Pre & Probiotics - Natural Immunity Boosters!

Curd in the Bowl
Curd in the Bowl

In this Pandemic of COVID-19, the awareness for immunity is widely spread through different superfoods and probiotics. As the entire world is celebrating global prebiotics week from 1 to 7 November 2020.  

It is the need of the hour to spread awareness of probiotics, healthy bacteria. and its innumerable health benefits. 

Basically, probiotics are best known for their role in digestive health and adding probiotics in your diet can improve gut health.  

Sounds weird ... benefits of bacteria? Isn’t it?  

Living microorganisms found in yoghurt and other cultured and fermented foods may help improve your body's bacterial microbiome flora inside and out. They're called probiotics, a name that means "for life." The fermentation process in this food allows live bacteria to thrive which in turn will be able to convert sugar into alcohol and acid. 

Probiotics are the good bacteria living in your gut. You have both good and bad bacteria in your body, and a balance is necessary for a healthy gut. 

Our bodies are home to a mix of good and bad bacteria. They're pretty much everywhere — the mouth, gut, and skin.  

What is Prebiotics? 

Prebiotics are specific forms of dietary fiber that feed good bacteria or probiotics. Other than serving as nutrition for probiotics, supporting your gut health, and enhancing your immune system — prebiotics have additional benefits when you consume them. 

Some of the health benefits of prebiotics are enhancing mineral absorption, potential anti-cancer properties, anti-inflammatory, and other immune-assisting effects. To keep your probiotics going strong, some of the best prebiotic foods to eat include Jicama, Chicory root, Acaciagum, Jerusalem, Artichokes, Garlic, Onions, Leeks , etc. 

Health benefits of Probiotics include: 

  • Improving gut health: Probiotics are known to be good for your digestion. A healthy digestive system and gut microbial lining help in eliminating gas and bloating problems. Probiotics may be able to help improve symptoms of inflammatory bowel conditions. Improve digestion and absorption of food and nutrients.

  • Improving the immune system. Probiotics have been shown to boost your immune system against various viral and bacterial infections. Having a healthy flora population in your gut protects you from bad bacteria, such as overgrowths of yeast, fungi, and viruses, and protects against hostile bacteria to prevent infection.

  • Preventing and treating diarrhea. A 2010 study published in The Cochrane Database of Systematic Reviews found that probiotics can reduce the severity and duration of infectious diarrhea. 

  • Boosting mental health. Your gut is sometimes called your “second brain,” and its balance of bacteria directly affects your mental health.

  • It plays an important role in how you think and feels by improving the production and regulation of hormones, such as insulin and leptin. And they have been found to produce neurotransmitters, such as serotonin, dopamine, and GABA — which play a key role in your mood.
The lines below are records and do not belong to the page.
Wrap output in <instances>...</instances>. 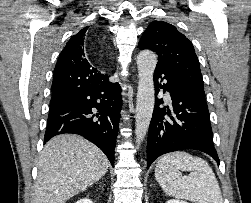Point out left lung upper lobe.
<instances>
[{"mask_svg":"<svg viewBox=\"0 0 251 203\" xmlns=\"http://www.w3.org/2000/svg\"><path fill=\"white\" fill-rule=\"evenodd\" d=\"M139 48L156 52L159 56L157 67L181 77L200 95L205 96L194 47L175 26L163 21L151 22L140 39Z\"/></svg>","mask_w":251,"mask_h":203,"instance_id":"obj_1","label":"left lung upper lobe"}]
</instances>
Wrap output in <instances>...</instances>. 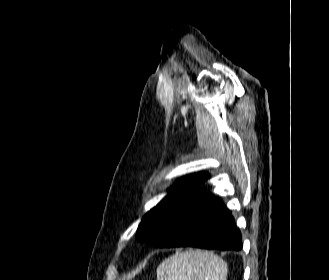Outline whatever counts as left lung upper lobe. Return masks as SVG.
I'll return each mask as SVG.
<instances>
[{"label":"left lung upper lobe","mask_w":329,"mask_h":280,"mask_svg":"<svg viewBox=\"0 0 329 280\" xmlns=\"http://www.w3.org/2000/svg\"><path fill=\"white\" fill-rule=\"evenodd\" d=\"M208 177V174L198 173L180 179L172 187L171 192L144 216L137 229L136 239L157 247H165L170 239L168 235L161 234V229L169 220L171 208L196 197V195L187 194L186 188L195 187Z\"/></svg>","instance_id":"obj_1"}]
</instances>
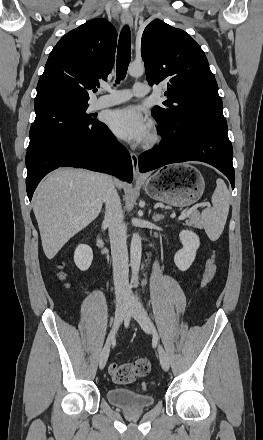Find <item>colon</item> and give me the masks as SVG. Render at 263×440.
Returning <instances> with one entry per match:
<instances>
[{
    "label": "colon",
    "instance_id": "1",
    "mask_svg": "<svg viewBox=\"0 0 263 440\" xmlns=\"http://www.w3.org/2000/svg\"><path fill=\"white\" fill-rule=\"evenodd\" d=\"M217 272V260L215 255L206 262L203 287L209 286ZM150 371V363L146 358H139L128 363H113L109 367V374L112 380L119 384H129L144 377ZM146 387V385H144Z\"/></svg>",
    "mask_w": 263,
    "mask_h": 440
}]
</instances>
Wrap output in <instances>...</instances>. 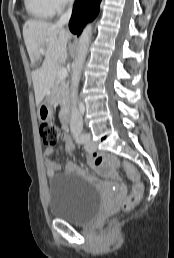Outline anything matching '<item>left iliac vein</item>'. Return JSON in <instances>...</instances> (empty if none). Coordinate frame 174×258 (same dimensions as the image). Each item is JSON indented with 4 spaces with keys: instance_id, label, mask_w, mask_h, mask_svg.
<instances>
[{
    "instance_id": "obj_1",
    "label": "left iliac vein",
    "mask_w": 174,
    "mask_h": 258,
    "mask_svg": "<svg viewBox=\"0 0 174 258\" xmlns=\"http://www.w3.org/2000/svg\"><path fill=\"white\" fill-rule=\"evenodd\" d=\"M86 135H87V140L85 142V149L89 152L94 151L95 147L93 142L90 140V135L89 134H86Z\"/></svg>"
}]
</instances>
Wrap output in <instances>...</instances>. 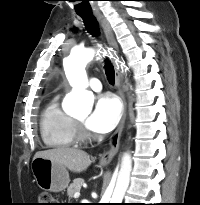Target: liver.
I'll list each match as a JSON object with an SVG mask.
<instances>
[{"label": "liver", "mask_w": 200, "mask_h": 205, "mask_svg": "<svg viewBox=\"0 0 200 205\" xmlns=\"http://www.w3.org/2000/svg\"><path fill=\"white\" fill-rule=\"evenodd\" d=\"M38 157L55 161L76 173L85 171L91 164L90 156L86 152L68 147L39 151L34 158Z\"/></svg>", "instance_id": "1"}]
</instances>
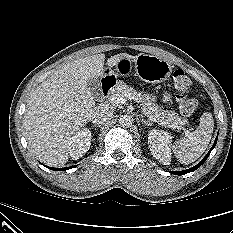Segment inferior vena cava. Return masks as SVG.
<instances>
[{
    "instance_id": "obj_1",
    "label": "inferior vena cava",
    "mask_w": 233,
    "mask_h": 233,
    "mask_svg": "<svg viewBox=\"0 0 233 233\" xmlns=\"http://www.w3.org/2000/svg\"><path fill=\"white\" fill-rule=\"evenodd\" d=\"M112 116L113 110L107 104H100L96 107L91 119L94 124L99 125L111 119Z\"/></svg>"
}]
</instances>
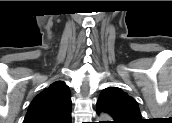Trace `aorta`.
Wrapping results in <instances>:
<instances>
[{"instance_id":"762f6f07","label":"aorta","mask_w":172,"mask_h":123,"mask_svg":"<svg viewBox=\"0 0 172 123\" xmlns=\"http://www.w3.org/2000/svg\"><path fill=\"white\" fill-rule=\"evenodd\" d=\"M103 118H108V116H106V115H103Z\"/></svg>"}]
</instances>
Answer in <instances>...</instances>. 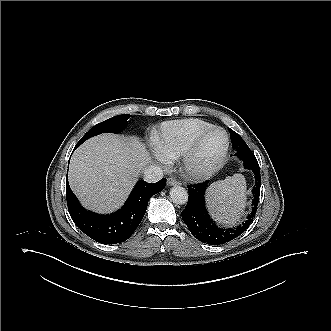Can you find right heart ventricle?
Returning <instances> with one entry per match:
<instances>
[{"label":"right heart ventricle","mask_w":331,"mask_h":331,"mask_svg":"<svg viewBox=\"0 0 331 331\" xmlns=\"http://www.w3.org/2000/svg\"><path fill=\"white\" fill-rule=\"evenodd\" d=\"M213 127L200 119H182L165 122L160 126L156 147L168 158L180 157L193 139Z\"/></svg>","instance_id":"right-heart-ventricle-1"}]
</instances>
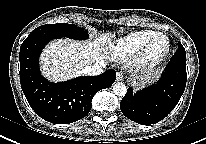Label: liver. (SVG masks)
<instances>
[{"instance_id": "6515ba94", "label": "liver", "mask_w": 206, "mask_h": 144, "mask_svg": "<svg viewBox=\"0 0 206 144\" xmlns=\"http://www.w3.org/2000/svg\"><path fill=\"white\" fill-rule=\"evenodd\" d=\"M113 37L114 34L106 32L84 43L71 40L51 42L40 58L43 75L57 82L83 74L85 67L103 63L104 47Z\"/></svg>"}]
</instances>
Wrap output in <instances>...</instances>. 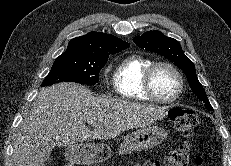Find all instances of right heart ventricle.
<instances>
[{
  "mask_svg": "<svg viewBox=\"0 0 231 166\" xmlns=\"http://www.w3.org/2000/svg\"><path fill=\"white\" fill-rule=\"evenodd\" d=\"M152 63V59L140 54L125 57L113 73V86L116 93L127 100H150L144 91L143 79L146 69Z\"/></svg>",
  "mask_w": 231,
  "mask_h": 166,
  "instance_id": "e07e8e85",
  "label": "right heart ventricle"
}]
</instances>
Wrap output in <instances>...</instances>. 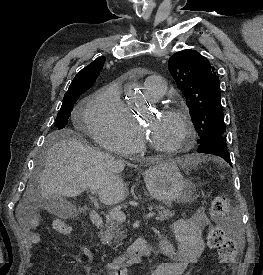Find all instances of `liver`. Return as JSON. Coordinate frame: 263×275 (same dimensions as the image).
Masks as SVG:
<instances>
[{
    "label": "liver",
    "mask_w": 263,
    "mask_h": 275,
    "mask_svg": "<svg viewBox=\"0 0 263 275\" xmlns=\"http://www.w3.org/2000/svg\"><path fill=\"white\" fill-rule=\"evenodd\" d=\"M50 139L52 145L39 175L38 195L28 186L17 208L19 221L21 211L38 208L40 200L49 196L76 197L87 189H94L104 204L114 205L125 200L128 189L118 175L124 169L123 161L95 150L69 129L55 132ZM176 162L195 161L192 156H185Z\"/></svg>",
    "instance_id": "1"
}]
</instances>
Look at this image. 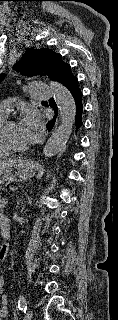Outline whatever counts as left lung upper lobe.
Here are the masks:
<instances>
[{"mask_svg": "<svg viewBox=\"0 0 118 320\" xmlns=\"http://www.w3.org/2000/svg\"><path fill=\"white\" fill-rule=\"evenodd\" d=\"M24 75L47 74L53 80L60 82L71 68L62 60V56L45 49H27L22 59L14 66ZM4 75H0V81Z\"/></svg>", "mask_w": 118, "mask_h": 320, "instance_id": "left-lung-upper-lobe-1", "label": "left lung upper lobe"}]
</instances>
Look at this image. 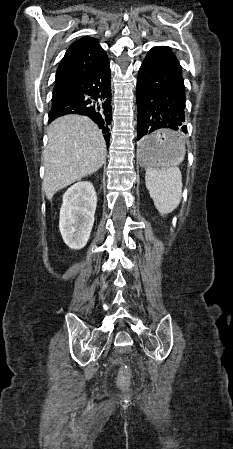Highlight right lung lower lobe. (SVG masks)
<instances>
[{
    "instance_id": "1",
    "label": "right lung lower lobe",
    "mask_w": 233,
    "mask_h": 449,
    "mask_svg": "<svg viewBox=\"0 0 233 449\" xmlns=\"http://www.w3.org/2000/svg\"><path fill=\"white\" fill-rule=\"evenodd\" d=\"M67 95L52 101L49 123L66 114H80L91 118L101 129L109 145L111 110V71L107 61L84 78L64 88Z\"/></svg>"
}]
</instances>
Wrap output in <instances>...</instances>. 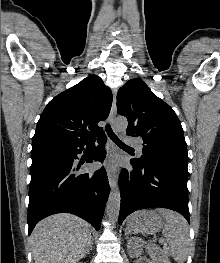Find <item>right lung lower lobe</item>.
Instances as JSON below:
<instances>
[{
	"mask_svg": "<svg viewBox=\"0 0 220 263\" xmlns=\"http://www.w3.org/2000/svg\"><path fill=\"white\" fill-rule=\"evenodd\" d=\"M94 141L65 147L32 149L31 182L29 187V235L43 218L60 212L75 214L91 223L96 230L104 214L110 188L105 169L78 173L75 159L84 145L90 147L86 162L103 161L106 136ZM84 162V161H83Z\"/></svg>",
	"mask_w": 220,
	"mask_h": 263,
	"instance_id": "1",
	"label": "right lung lower lobe"
}]
</instances>
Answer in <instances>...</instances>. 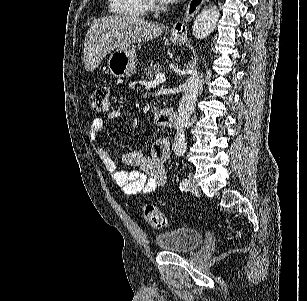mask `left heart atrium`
I'll return each instance as SVG.
<instances>
[{"label": "left heart atrium", "mask_w": 307, "mask_h": 301, "mask_svg": "<svg viewBox=\"0 0 307 301\" xmlns=\"http://www.w3.org/2000/svg\"><path fill=\"white\" fill-rule=\"evenodd\" d=\"M172 0H163V2L165 3V4H168L169 2H171Z\"/></svg>", "instance_id": "1"}]
</instances>
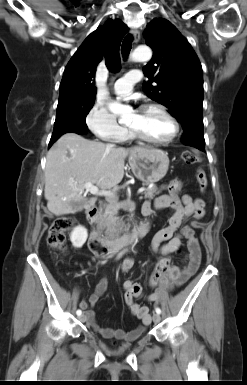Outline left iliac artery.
I'll return each instance as SVG.
<instances>
[{
	"mask_svg": "<svg viewBox=\"0 0 247 385\" xmlns=\"http://www.w3.org/2000/svg\"><path fill=\"white\" fill-rule=\"evenodd\" d=\"M156 313L161 314V309L157 307L156 308Z\"/></svg>",
	"mask_w": 247,
	"mask_h": 385,
	"instance_id": "1",
	"label": "left iliac artery"
}]
</instances>
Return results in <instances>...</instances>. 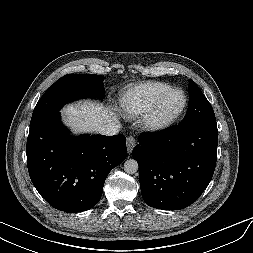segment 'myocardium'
<instances>
[{
    "mask_svg": "<svg viewBox=\"0 0 253 253\" xmlns=\"http://www.w3.org/2000/svg\"><path fill=\"white\" fill-rule=\"evenodd\" d=\"M173 93H180L183 98L180 109L172 116L162 119L159 117L158 112L163 101ZM188 100L186 93L180 88H170L162 93L152 104L148 112L143 118L144 128L151 133H160L171 128L184 114L187 108Z\"/></svg>",
    "mask_w": 253,
    "mask_h": 253,
    "instance_id": "f54148a6",
    "label": "myocardium"
}]
</instances>
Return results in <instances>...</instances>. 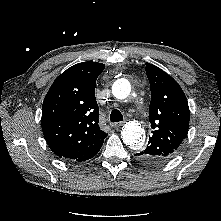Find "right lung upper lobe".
Returning <instances> with one entry per match:
<instances>
[{"mask_svg": "<svg viewBox=\"0 0 221 221\" xmlns=\"http://www.w3.org/2000/svg\"><path fill=\"white\" fill-rule=\"evenodd\" d=\"M105 65L82 62L59 75L42 106V130L60 158L85 161L101 149L107 134L98 125L95 84Z\"/></svg>", "mask_w": 221, "mask_h": 221, "instance_id": "obj_1", "label": "right lung upper lobe"}]
</instances>
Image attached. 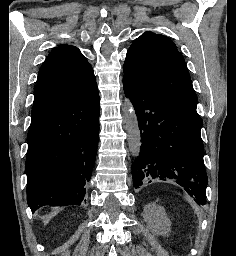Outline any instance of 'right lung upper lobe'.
Masks as SVG:
<instances>
[{
	"label": "right lung upper lobe",
	"instance_id": "obj_1",
	"mask_svg": "<svg viewBox=\"0 0 236 256\" xmlns=\"http://www.w3.org/2000/svg\"><path fill=\"white\" fill-rule=\"evenodd\" d=\"M95 83L93 69L79 49L66 44L55 47L38 74L32 120Z\"/></svg>",
	"mask_w": 236,
	"mask_h": 256
}]
</instances>
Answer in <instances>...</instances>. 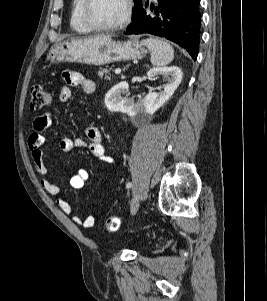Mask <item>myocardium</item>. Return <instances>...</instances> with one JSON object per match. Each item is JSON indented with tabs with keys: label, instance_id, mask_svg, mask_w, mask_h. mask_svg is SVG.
I'll use <instances>...</instances> for the list:
<instances>
[{
	"label": "myocardium",
	"instance_id": "f54148a6",
	"mask_svg": "<svg viewBox=\"0 0 267 301\" xmlns=\"http://www.w3.org/2000/svg\"><path fill=\"white\" fill-rule=\"evenodd\" d=\"M93 0H84L83 7H82V14L85 22L96 31H104V32H110V31H116L124 26H126L131 18L132 10H133V2L132 0H124V12L122 17L119 21H117L114 24L109 25H102L97 23L91 16L90 10L92 7Z\"/></svg>",
	"mask_w": 267,
	"mask_h": 301
}]
</instances>
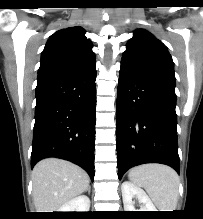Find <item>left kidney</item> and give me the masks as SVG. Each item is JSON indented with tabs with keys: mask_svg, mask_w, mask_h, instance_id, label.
I'll list each match as a JSON object with an SVG mask.
<instances>
[{
	"mask_svg": "<svg viewBox=\"0 0 203 219\" xmlns=\"http://www.w3.org/2000/svg\"><path fill=\"white\" fill-rule=\"evenodd\" d=\"M121 190L125 211H157L144 190L135 184L125 181L122 183ZM134 197L142 204L140 207L141 209L139 210H136L134 207V203L132 201Z\"/></svg>",
	"mask_w": 203,
	"mask_h": 219,
	"instance_id": "left-kidney-1",
	"label": "left kidney"
}]
</instances>
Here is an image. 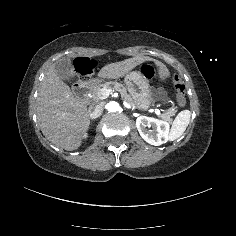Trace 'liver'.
<instances>
[{
    "label": "liver",
    "instance_id": "liver-1",
    "mask_svg": "<svg viewBox=\"0 0 236 236\" xmlns=\"http://www.w3.org/2000/svg\"><path fill=\"white\" fill-rule=\"evenodd\" d=\"M145 61H154L161 69L164 67L149 56H136L105 65L98 77L119 78ZM36 110L41 131L49 141L68 151L81 145L90 124L87 102L74 97L69 86L57 76L54 64L40 84Z\"/></svg>",
    "mask_w": 236,
    "mask_h": 236
}]
</instances>
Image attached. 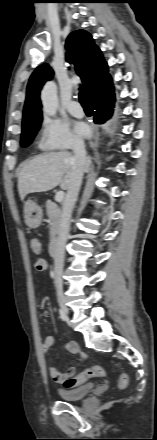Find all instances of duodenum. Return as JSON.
Instances as JSON below:
<instances>
[{
	"mask_svg": "<svg viewBox=\"0 0 157 440\" xmlns=\"http://www.w3.org/2000/svg\"><path fill=\"white\" fill-rule=\"evenodd\" d=\"M49 254H50V256L52 257V258H56L57 257V255H58V251H57V242H56V240L54 239V240H52L51 242H50V245H49Z\"/></svg>",
	"mask_w": 157,
	"mask_h": 440,
	"instance_id": "410a0bca",
	"label": "duodenum"
}]
</instances>
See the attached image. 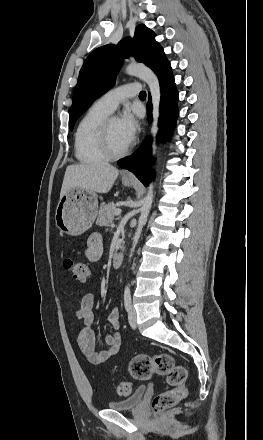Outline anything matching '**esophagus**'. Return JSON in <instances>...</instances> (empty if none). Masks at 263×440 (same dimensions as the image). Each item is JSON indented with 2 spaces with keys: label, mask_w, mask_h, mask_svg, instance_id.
<instances>
[{
  "label": "esophagus",
  "mask_w": 263,
  "mask_h": 440,
  "mask_svg": "<svg viewBox=\"0 0 263 440\" xmlns=\"http://www.w3.org/2000/svg\"><path fill=\"white\" fill-rule=\"evenodd\" d=\"M123 178L133 179V175L129 171H124L122 173Z\"/></svg>",
  "instance_id": "obj_1"
}]
</instances>
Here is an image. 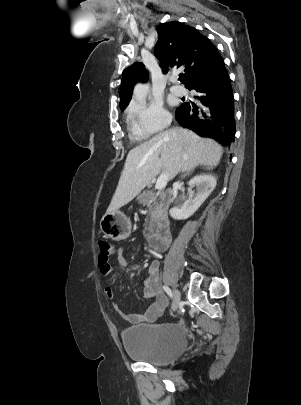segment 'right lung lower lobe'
Wrapping results in <instances>:
<instances>
[{
	"label": "right lung lower lobe",
	"instance_id": "1",
	"mask_svg": "<svg viewBox=\"0 0 301 405\" xmlns=\"http://www.w3.org/2000/svg\"><path fill=\"white\" fill-rule=\"evenodd\" d=\"M202 107L182 104L176 110V120L202 137H210L224 147L234 142L236 125L234 96L229 75L223 63L210 76L191 84Z\"/></svg>",
	"mask_w": 301,
	"mask_h": 405
}]
</instances>
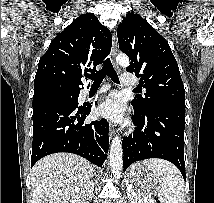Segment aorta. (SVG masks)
<instances>
[{
  "label": "aorta",
  "instance_id": "762f6f07",
  "mask_svg": "<svg viewBox=\"0 0 214 203\" xmlns=\"http://www.w3.org/2000/svg\"><path fill=\"white\" fill-rule=\"evenodd\" d=\"M116 62L118 65L122 67H128L130 64L129 58L125 54H119L116 57ZM109 158H110L111 173L113 175V178L117 182L121 177L122 169H123L122 142H121V138L118 135H116L112 140Z\"/></svg>",
  "mask_w": 214,
  "mask_h": 203
}]
</instances>
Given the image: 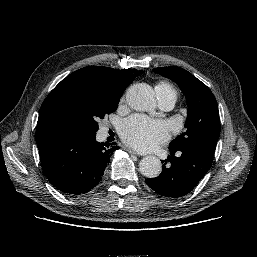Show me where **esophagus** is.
Segmentation results:
<instances>
[{"instance_id":"1","label":"esophagus","mask_w":257,"mask_h":257,"mask_svg":"<svg viewBox=\"0 0 257 257\" xmlns=\"http://www.w3.org/2000/svg\"><path fill=\"white\" fill-rule=\"evenodd\" d=\"M128 153L132 154V155H136V156H140L139 153H137L135 150L127 148L126 149Z\"/></svg>"}]
</instances>
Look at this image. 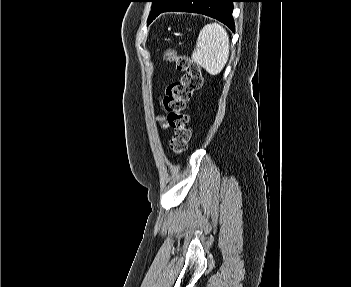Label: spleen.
Segmentation results:
<instances>
[{
  "label": "spleen",
  "mask_w": 351,
  "mask_h": 287,
  "mask_svg": "<svg viewBox=\"0 0 351 287\" xmlns=\"http://www.w3.org/2000/svg\"><path fill=\"white\" fill-rule=\"evenodd\" d=\"M229 57V37L218 23L205 25L200 31L192 61L203 67L209 74H219Z\"/></svg>",
  "instance_id": "obj_1"
}]
</instances>
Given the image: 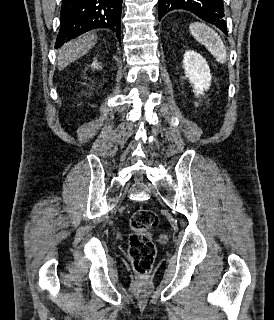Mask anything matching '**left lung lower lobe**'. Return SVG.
I'll use <instances>...</instances> for the list:
<instances>
[{"instance_id": "left-lung-lower-lobe-1", "label": "left lung lower lobe", "mask_w": 274, "mask_h": 320, "mask_svg": "<svg viewBox=\"0 0 274 320\" xmlns=\"http://www.w3.org/2000/svg\"><path fill=\"white\" fill-rule=\"evenodd\" d=\"M174 9L188 10L228 35L226 21L223 19L225 16L223 0H159V20Z\"/></svg>"}]
</instances>
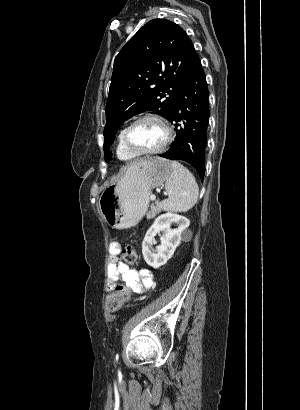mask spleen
I'll use <instances>...</instances> for the list:
<instances>
[{"instance_id":"obj_1","label":"spleen","mask_w":300,"mask_h":410,"mask_svg":"<svg viewBox=\"0 0 300 410\" xmlns=\"http://www.w3.org/2000/svg\"><path fill=\"white\" fill-rule=\"evenodd\" d=\"M172 173L165 183L168 198L161 209L170 212H187L197 202L199 188L193 174L177 161L171 162Z\"/></svg>"}]
</instances>
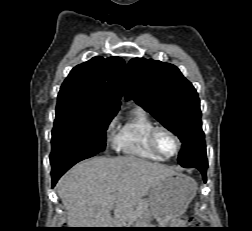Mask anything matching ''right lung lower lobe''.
Listing matches in <instances>:
<instances>
[{"label":"right lung lower lobe","mask_w":252,"mask_h":231,"mask_svg":"<svg viewBox=\"0 0 252 231\" xmlns=\"http://www.w3.org/2000/svg\"><path fill=\"white\" fill-rule=\"evenodd\" d=\"M95 156V154L79 155L74 156L56 164L51 165V175H52V187L55 186L58 179L74 164L77 162Z\"/></svg>","instance_id":"obj_1"}]
</instances>
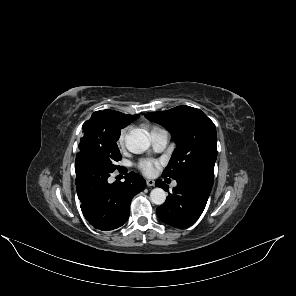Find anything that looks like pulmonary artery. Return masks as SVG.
I'll return each instance as SVG.
<instances>
[{"mask_svg": "<svg viewBox=\"0 0 296 296\" xmlns=\"http://www.w3.org/2000/svg\"><path fill=\"white\" fill-rule=\"evenodd\" d=\"M169 140V135L166 130L159 129L151 133V141L154 149L156 151H162ZM177 183L174 182L173 186H176Z\"/></svg>", "mask_w": 296, "mask_h": 296, "instance_id": "obj_1", "label": "pulmonary artery"}]
</instances>
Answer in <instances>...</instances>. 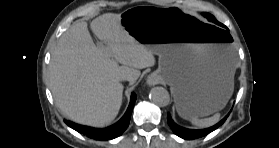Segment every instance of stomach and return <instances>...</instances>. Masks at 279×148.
<instances>
[{
  "label": "stomach",
  "instance_id": "obj_1",
  "mask_svg": "<svg viewBox=\"0 0 279 148\" xmlns=\"http://www.w3.org/2000/svg\"><path fill=\"white\" fill-rule=\"evenodd\" d=\"M139 44L159 56L156 71L171 87L178 114L203 117L224 108L234 89L235 59L222 28L163 6L136 5L120 20Z\"/></svg>",
  "mask_w": 279,
  "mask_h": 148
}]
</instances>
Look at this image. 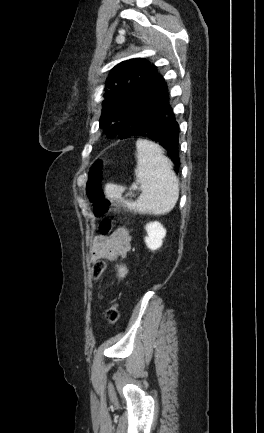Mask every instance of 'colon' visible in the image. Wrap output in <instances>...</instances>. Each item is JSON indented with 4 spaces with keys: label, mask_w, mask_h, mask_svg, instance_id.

More and more people are using probiotic products to treat or improve illnesses or to maintain overall well-being. 

  • Lowering blood pressure: Studies found that probiotics may help to reduce blood pressure. 

  • Losing weight. By improving metabolism rate and easing out digestion.

Balance and heal: Probiotics also help to balance the bacterial imbalance caused by taking antibiotics. Antibiotics kill good bacteria along with the harmful ones, often leading to gas, cramping or diarrhoea.  

Breakdown proteins and fats Probiotics may help break down protein and fat in the digestive tract — important for infants and patients who need to build strength throughout an illness. 

Where Do You Find Probiotics? 

Fermented or cultured dairy products are a major source of probiotics.  

Other sources of probiotics include: 

  • Sauerkraut: A form of fermented (cabbage, red or green) sauerkraut is full of probiotics created during the fermentation process.

  • Kimchi: This traditional Korean food is made using fermentation with cabbage and other veggies.

  • Kombucha: a fermented tea that is often flavoured.

  • Tempeh: A fermented soybean product that’s high in both protein and probiotics.

  • Miso: A staple in Japanese cuisine a salty paste, usually made from soy, which is often used for soup and flavouring bases.

  • Natto: It is a soy beverage made from fermented soybeans and is rich in probiotics 

  • Kefir: A cultured, probiotic food typically made with cow’s milk. 

  • Yoghurt: cultured dairy product.

  • Pickled vegetables: While cucumbers jalapeno peppers or any kind of pickled veggie can provide probiotics.

Probiotics are also available as dietary supplements in capsule, tablet or powder form. 

Almost all our health concerns can be traced back to our belly. Ensure a healthy gut and the rest will take care of itself. This is the magic of probiotics.” 

Author details

Dr Preeti Sawairam, 
Assistant Professor 
Yashwantrao Chavan Academy of Development Administration (YASHADA), Pune 

The author is a senior officer from the Department of Agriculture, GoM, and has done her post-graduation in Food science & technology. MPKV, Rahuri, Maharashtra.